Di Amerika pernah ada kejadian
seperti permasalaha yang sedang kita bahas, yaitu ada sepasang suami-istri
bersepakat dengan seorang perempuan yang telah menikah. Mereka bersepakat
menitipkan menitipkan sperma dan ovum sepasang suami-istri kepada perempuan
yang telah menikah tersebut dengan imbalan uang sesuai kesepakatan. Praktek itu
berjalan hingga perempuan yang menerima imbalan itu hamil dan melahirkan
seorang anak, tetapi ternyata anak yang dilahirkannya tidak sesuai harapan,
anak tersebut mempunyai kelainan. Anak itu lemah sehingga mengakibatkan otaknya
kurang atau bisa disebut idiot, kekurangan ini diprediksi akan berlanjut sampai
akhir hayat anak itu. Setelah melihat kejadian tersebut sepasang suami istri
yang menitipkan sperma dan ovumnya tidaak mau mengakui anak itu sebagai anaknya
bahkan tidak mau membayar sejumlah uang yang telah disepakati sebelunya, dengan
alasan bahwa anak yang telah dilahirkanya bukanlah anak dari mereka. Melihat perkara
ini akhirnya perempuan yang melahirkan anak itu menuntut haknya sesuai
kesepakatan awal ke pengadilan. Dan kemudian diadakan tes DNA yang pada
akhirnya diketahu siapa orang tua dari anak itu sebeenarnya. Tidak bisa
mengelak lagi setelah tes DNA tersebut. Tetapi alangkah malangnya anak tersebut
karena dikatakan membawa sial oleh kedua orang tuanya, sehingga di titipkan ke
panti asuhan. Jauh dari ayah ibunya dan semua biaya hidup ditanggung oleh suatu
perusahaan/persekutuan, bukan ditanggung oleh kedua orang tua anak itu. Mereka
berdua tidak mau tahu lagi keadaan anak yang dikatakan pembawa sial itu. Na’udzubillahi
mindzalik.
- Rahim dan farji
keduanya sama-sama memiki tempat yang suci
Farji dan rahim
keduanya adalah maksud dari istimta’ul jinsi dan yang menghasilhkan
anak. Keduanya adalah anggota yang paling penting bagi seorang perempuan.
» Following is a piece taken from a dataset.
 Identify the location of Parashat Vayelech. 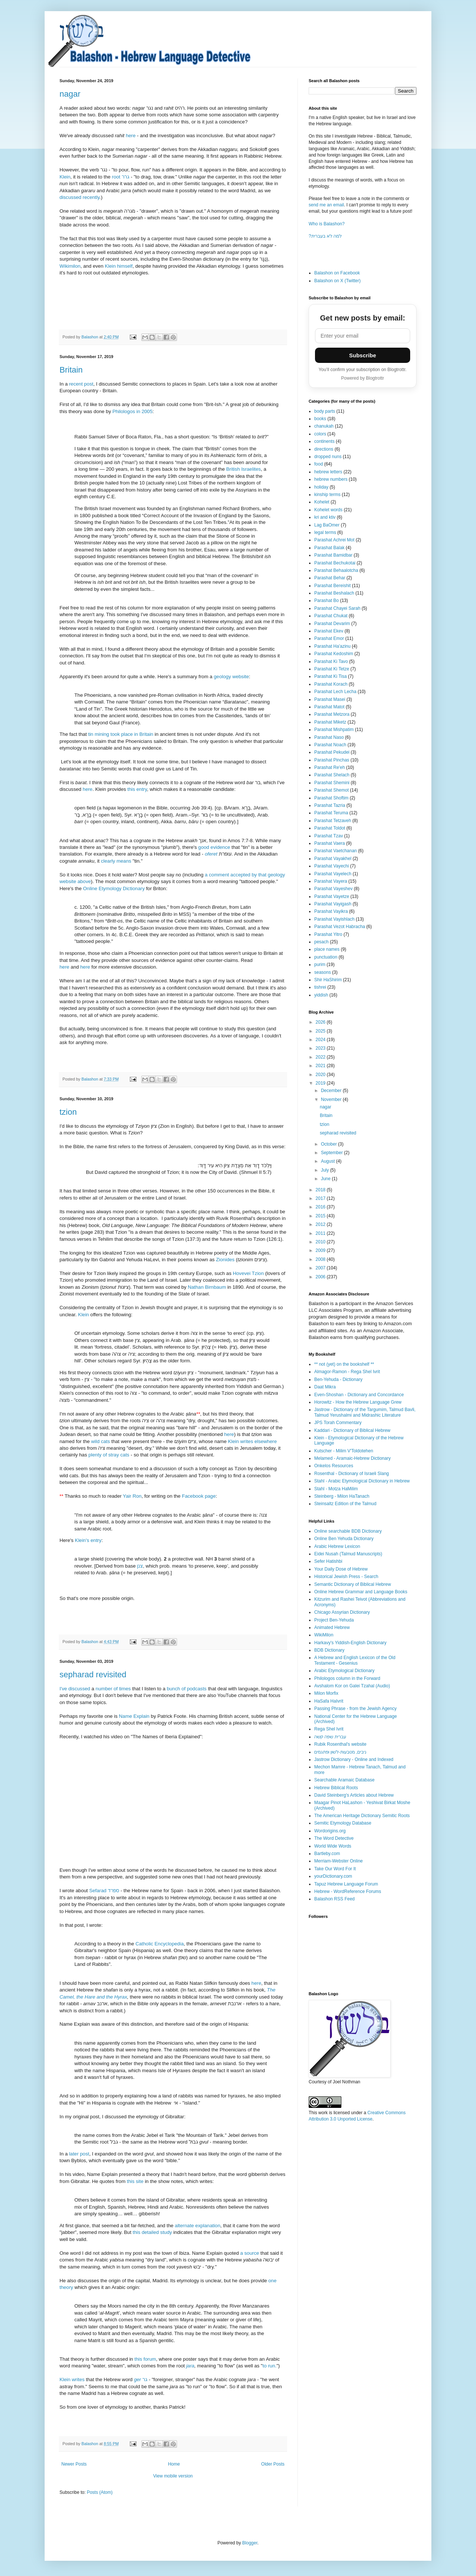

Keduanya juga berperan sangat penting dalam kehamilan seseorang. Keduanya
adalah hak khusus bagi suami.
Dan tidak bisa diragukan lagi
bahwa ta’jirul arham atau ummul badilah adalah pemanfaatan rahim
perempuan selain suaminya sendiri, dan yang seperti ini tidak diperbolehkan
oleh syari’at isalam. Haram baginya melakukan hal semacam ini.